***** Material for this exercise *****

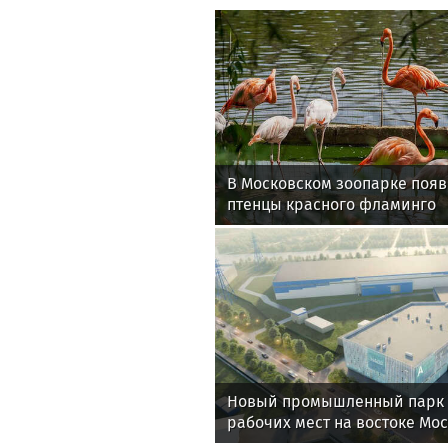
В Московском зоопарке появ
птенцы красного фламинго
Новый промышленный парк с
рабочих мест на востоке Мо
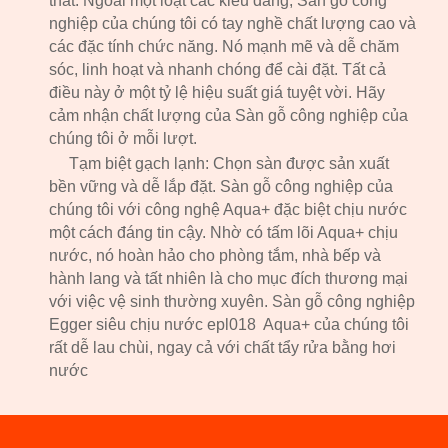
thất. Ngoài một loạt các kiểu dáng, Sàn gỗ công
nghiệp của chúng tôi có tay nghề chất lượng cao và
các đặc tính chức năng. Nó mạnh mẽ và dễ chăm
sóc, linh hoạt và nhanh chóng để cài đặt. Tất cả
điều này ở một tỷ lệ hiệu suất giá tuyệt vời. Hãy
cảm nhận chất lượng của Sàn gỗ công nghiệp của
chúng tôi ở mỗi lượt.
Tạm biệt gạch lạnh: Chọn sàn được sản xuất
bền vững và dễ lắp đặt. Sàn gỗ công nghiệp của
chúng tôi với công nghệ Aqua+ đặc biệt chịu nước
một cách đáng tin cậy. Nhờ có tấm lõi Aqua+ chịu
nước, nó hoàn hảo cho phòng tắm, nhà bếp và
hành lang và tất nhiên là cho mục đích thương mại
với việc vệ sinh thường xuyên. Sàn gỗ công nghiệp
Egger siêu chịu nước epl
018
Aqua+ của chúng tôi
rất dễ lau chùi, ngay cả với chất tẩy rửa bằng hơi
nước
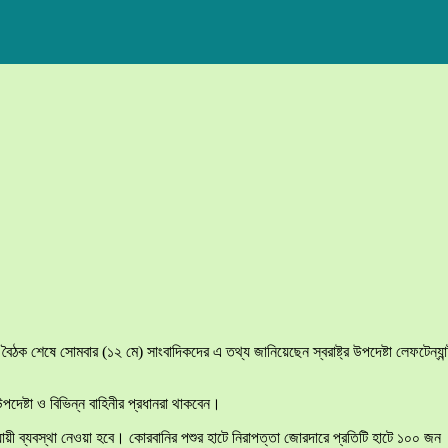
 বৈঠক শেষে সোমবার (১২ মে) সাংবাদিকদের এ তথ্য জানিয়েছেন স্বরাষ্ট্র উপদেষ্টা লেফটেন্যান্
উপদেষ্টা ও বিভিন্ন বাহিনীর প্রধানরা থাকবেন।
য়ী ব্যবস্থা নেওয়া হবে। কোরবানির পশুর হাটে নিরাপত্তা জোরদারে প্রতিটি হাটে ১০০ জন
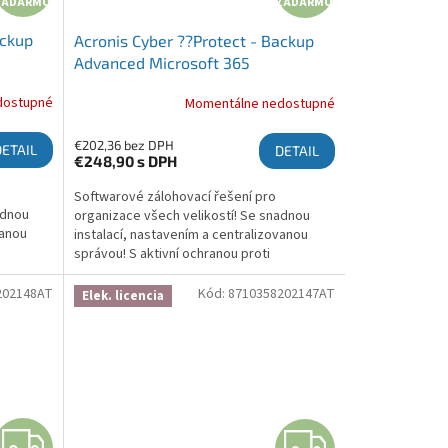
ZADARMO
ZADARMO
ackup
Acronis Cyber ??Protect - Backup
Advanced Microsoft 365
s, 3
Subscription License 5 Seats, 3 Year
dostupné
Momentálne nedostupné
€202,36 bez DPH
DETAIL
DETAIL
€248,90
s DPH
Softwarové zálohovací řešení pro
adnou
organizace všech velikostí! Se snadnou
vanou
instalací, nastavením a centralizovanou
správou! S aktivní ochranou proti
brání
ransomwaru, která chrání zálohy a brání
šifrování! Více informací zde:...
202148AT
Kód:
8710358202147AT
Elek. licencia
ZADARMO
ZADA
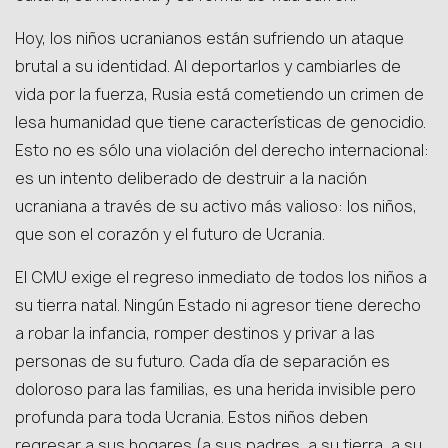
Hoy, los niños ucranianos están sufriendo un ataque
brutal a su identidad. Al deportarlos y cambiarles de
vida por la fuerza, Rusia está cometiendo un crimen de
lesa humanidad que tiene características de genocidio.
Esto no es sólo una violación del derecho internacional:
es un intento deliberado de destruir a la nación
ucraniana a través de su activo más valioso: los niños,
que son el corazón y el futuro de Ucrania.
El CMU exige el regreso inmediato de todos los niños a
su tierra natal. Ningún Estado ni agresor tiene derecho
a robar la infancia, romper destinos y privar a las
personas de su futuro. Cada día de separación es
doloroso para las familias, es una herida invisible pero
profunda para toda Ucrania. Estos niños deben
regresar a sus hogares (a sus padres, a su tierra, a su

*****

## Exercise requirements
Show all lines from the data above in which the word "brání" appears.

## Your response
brání
ransomwaru, která chrání zálohy a brání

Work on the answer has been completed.